* What to work on
Your output should be the lines below from the one holding "see the cancellation." through the one holding "32GB 3200MHz DDR4", transcribed exactly, with no pictures.

[Transcribed page contents]

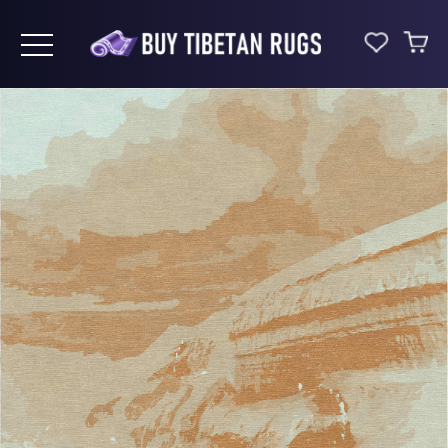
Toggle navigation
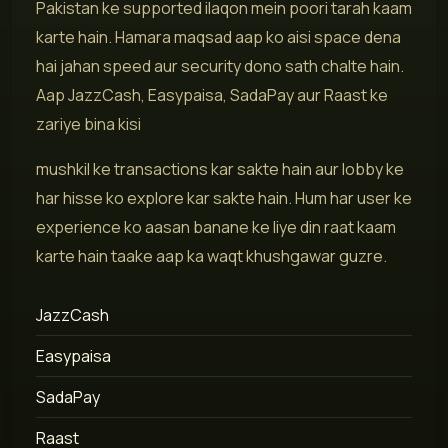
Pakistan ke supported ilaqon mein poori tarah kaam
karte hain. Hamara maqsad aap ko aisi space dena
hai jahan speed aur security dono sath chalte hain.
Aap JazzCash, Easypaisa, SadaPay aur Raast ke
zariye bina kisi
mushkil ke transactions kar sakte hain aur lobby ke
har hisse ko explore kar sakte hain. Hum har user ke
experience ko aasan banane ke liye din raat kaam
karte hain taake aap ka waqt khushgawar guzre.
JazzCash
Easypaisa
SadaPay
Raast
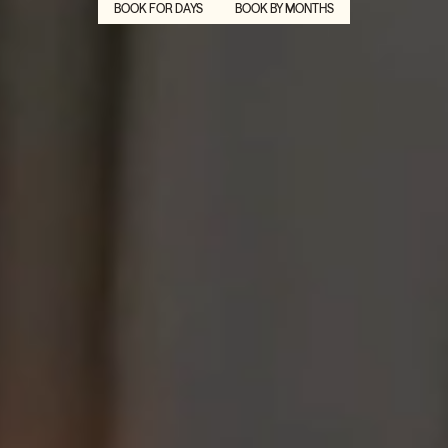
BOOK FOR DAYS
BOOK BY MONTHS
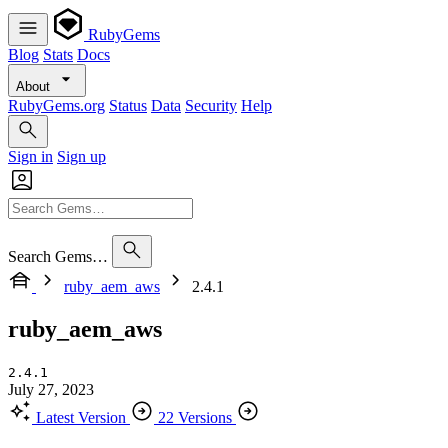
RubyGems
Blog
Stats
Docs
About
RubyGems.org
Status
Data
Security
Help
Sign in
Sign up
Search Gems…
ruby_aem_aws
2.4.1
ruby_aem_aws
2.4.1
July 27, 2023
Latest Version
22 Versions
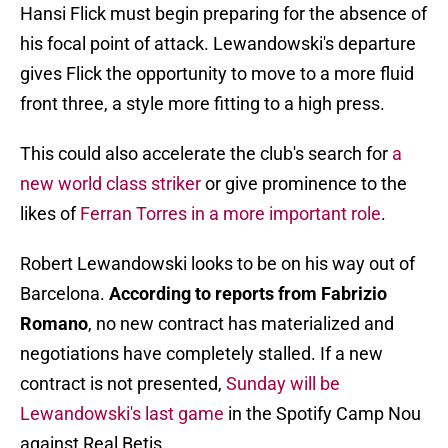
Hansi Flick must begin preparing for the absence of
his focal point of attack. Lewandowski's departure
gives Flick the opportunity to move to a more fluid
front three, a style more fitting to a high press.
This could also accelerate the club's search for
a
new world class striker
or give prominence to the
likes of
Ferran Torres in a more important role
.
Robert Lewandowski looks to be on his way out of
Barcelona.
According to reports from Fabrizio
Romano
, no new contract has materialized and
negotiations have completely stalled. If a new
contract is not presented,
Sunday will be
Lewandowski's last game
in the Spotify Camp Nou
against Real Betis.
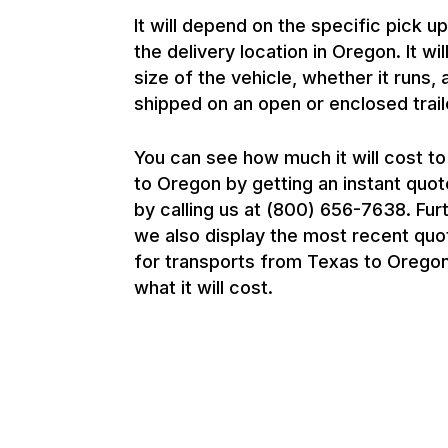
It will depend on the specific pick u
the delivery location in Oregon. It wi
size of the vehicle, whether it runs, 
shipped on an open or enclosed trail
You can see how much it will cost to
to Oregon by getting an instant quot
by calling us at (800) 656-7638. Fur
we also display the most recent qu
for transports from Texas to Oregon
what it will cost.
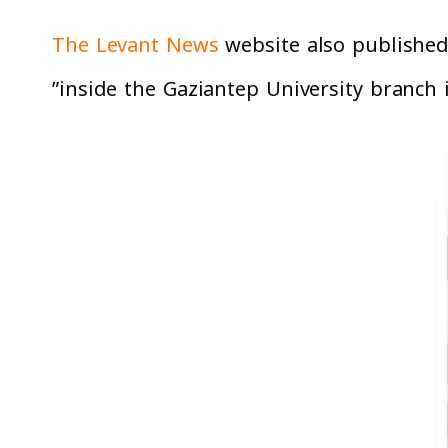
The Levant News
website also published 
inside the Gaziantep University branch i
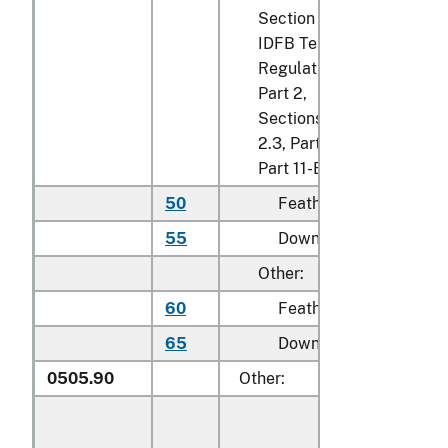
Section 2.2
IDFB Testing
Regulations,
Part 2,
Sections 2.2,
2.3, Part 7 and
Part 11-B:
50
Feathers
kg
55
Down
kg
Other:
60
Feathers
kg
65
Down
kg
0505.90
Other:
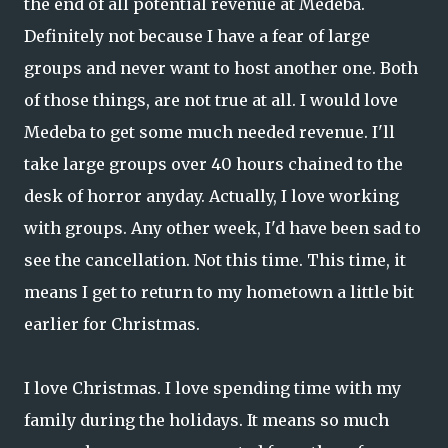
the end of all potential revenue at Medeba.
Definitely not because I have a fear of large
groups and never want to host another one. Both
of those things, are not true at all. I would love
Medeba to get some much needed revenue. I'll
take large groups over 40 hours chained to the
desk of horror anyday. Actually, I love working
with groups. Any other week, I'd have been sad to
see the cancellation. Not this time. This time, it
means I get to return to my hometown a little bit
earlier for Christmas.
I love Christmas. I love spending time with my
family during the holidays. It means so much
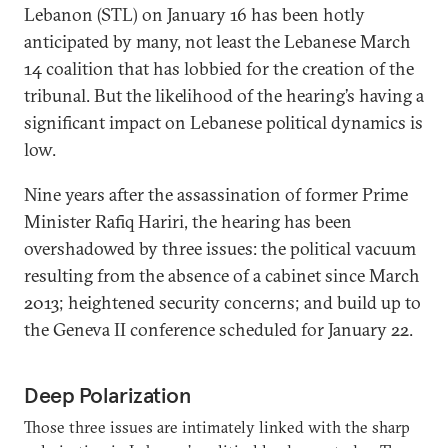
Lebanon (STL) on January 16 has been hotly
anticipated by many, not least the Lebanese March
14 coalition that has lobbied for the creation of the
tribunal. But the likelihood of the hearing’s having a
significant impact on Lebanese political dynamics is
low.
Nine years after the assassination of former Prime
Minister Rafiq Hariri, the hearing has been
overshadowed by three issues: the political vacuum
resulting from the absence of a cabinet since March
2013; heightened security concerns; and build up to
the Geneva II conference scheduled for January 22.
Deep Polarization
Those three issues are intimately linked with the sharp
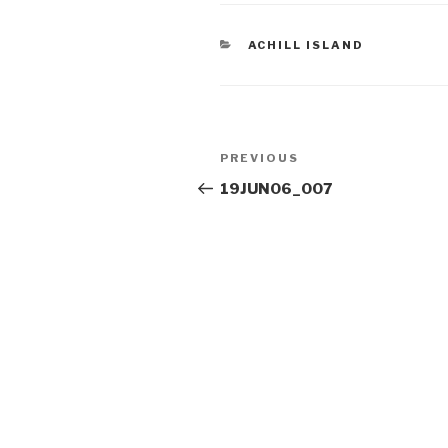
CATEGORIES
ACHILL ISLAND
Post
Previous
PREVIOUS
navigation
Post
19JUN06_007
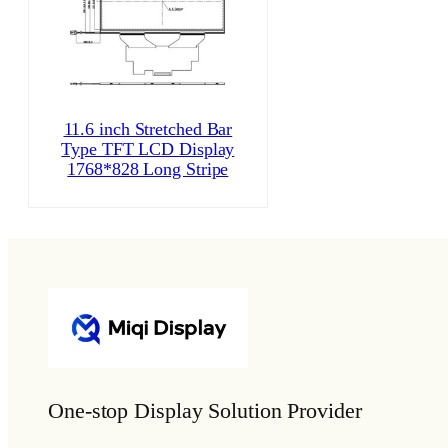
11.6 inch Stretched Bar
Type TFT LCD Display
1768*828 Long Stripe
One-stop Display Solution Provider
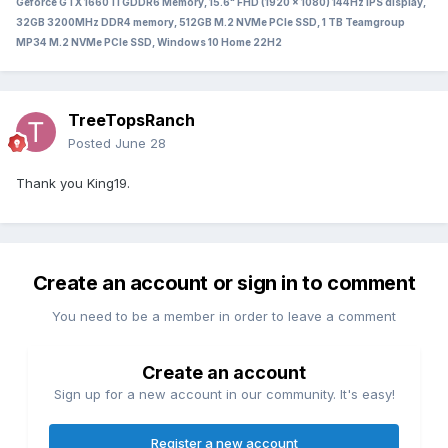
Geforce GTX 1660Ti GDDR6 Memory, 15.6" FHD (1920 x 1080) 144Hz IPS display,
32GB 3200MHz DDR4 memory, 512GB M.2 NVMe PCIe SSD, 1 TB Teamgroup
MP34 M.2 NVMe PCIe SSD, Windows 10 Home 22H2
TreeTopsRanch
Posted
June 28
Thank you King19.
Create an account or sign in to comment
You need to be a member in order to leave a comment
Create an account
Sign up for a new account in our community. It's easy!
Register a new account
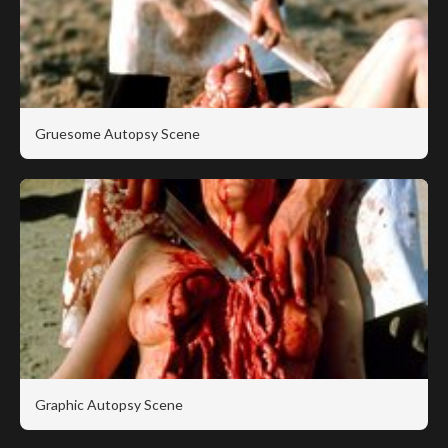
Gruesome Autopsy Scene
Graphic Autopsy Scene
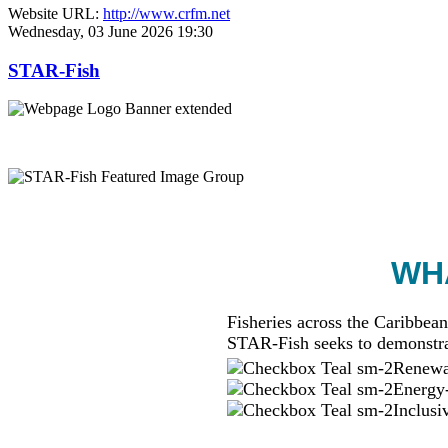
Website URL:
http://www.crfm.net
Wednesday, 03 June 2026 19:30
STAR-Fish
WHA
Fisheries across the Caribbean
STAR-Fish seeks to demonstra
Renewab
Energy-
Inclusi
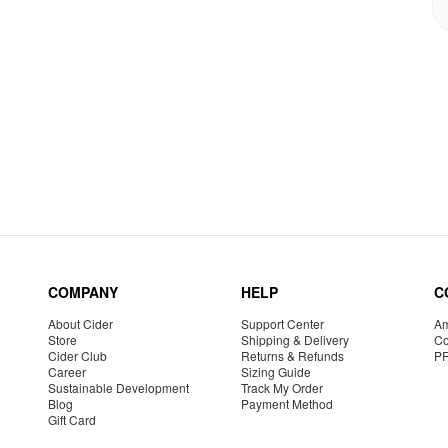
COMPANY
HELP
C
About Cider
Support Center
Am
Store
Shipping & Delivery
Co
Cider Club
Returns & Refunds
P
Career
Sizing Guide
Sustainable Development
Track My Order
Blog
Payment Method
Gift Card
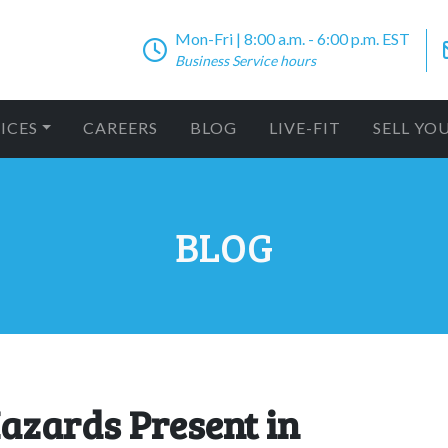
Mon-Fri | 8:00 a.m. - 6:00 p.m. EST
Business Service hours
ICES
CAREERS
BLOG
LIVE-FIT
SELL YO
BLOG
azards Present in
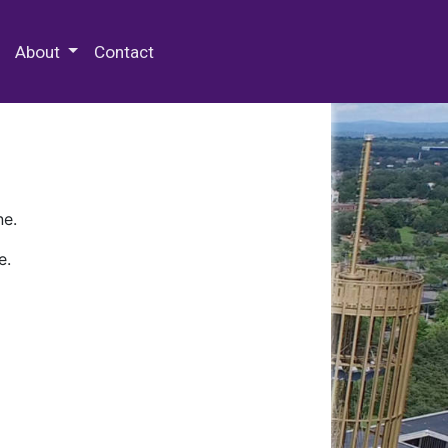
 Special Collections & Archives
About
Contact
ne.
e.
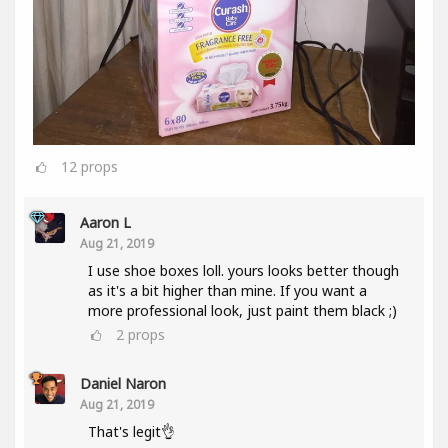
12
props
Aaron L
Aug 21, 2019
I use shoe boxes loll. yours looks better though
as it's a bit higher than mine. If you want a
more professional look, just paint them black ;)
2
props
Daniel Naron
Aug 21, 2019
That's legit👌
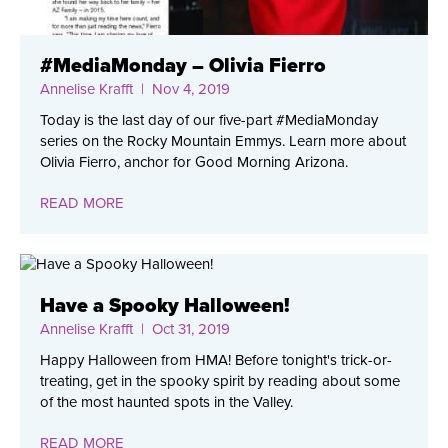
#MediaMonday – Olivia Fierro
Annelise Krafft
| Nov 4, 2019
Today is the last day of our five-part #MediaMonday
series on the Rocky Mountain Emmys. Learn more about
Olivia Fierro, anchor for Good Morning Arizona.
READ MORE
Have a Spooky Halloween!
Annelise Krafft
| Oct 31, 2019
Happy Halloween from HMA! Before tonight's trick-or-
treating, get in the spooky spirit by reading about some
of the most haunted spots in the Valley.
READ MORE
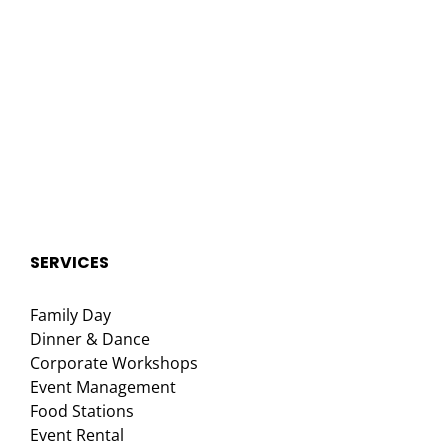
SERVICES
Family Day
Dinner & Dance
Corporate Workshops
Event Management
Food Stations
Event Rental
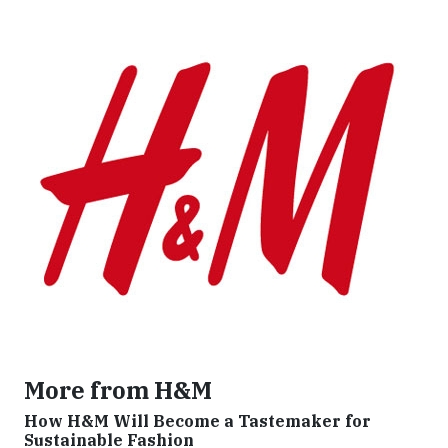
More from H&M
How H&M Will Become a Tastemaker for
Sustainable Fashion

* Exercise result
see the cancellation. Not this time. This time, it
means I get to return to my hometown a little bit
earlier for Christmas.
I love Christmas. I love spending time with my
family during the holidays. It means so much
Lebanon (STL) on January 16 has been hotly
anticipated by many, not least the Lebanese March
14 coalition that has lobbied for the creation of the
tribunal. But the likelihood of the hearing’s having a
significant impact on Lebanese political dynamics is
low.
Nine years after the assassination of former Prime
Minister Rafiq Hariri, the hearing has been
overshadowed by three issues: the political vacuum
resulting from the absence of a cabinet since March
2013; heightened security concerns; and build up to
the Geneva II conference scheduled for January 22.
Deep Polarization
Those three issues are intimately linked with the sharp
CATEGORIES
ACHILL ISLAND
Post
Previous
PREVIOUS
navigation
Post
19JUN06_007
11.6 inch Stretched Bar
Type TFT LCD Display
1768*828 Long Stripe
One-stop Display Solution Provider
Geforce GTX 1660Ti GDDR6 Memory, 15.6" FHD (1920 x 1080) 144Hz IPS display,
32GB 3200MHz DDR4 memory, 512GB M.2 NVMe PCIe SSD, 1 TB Teamgroup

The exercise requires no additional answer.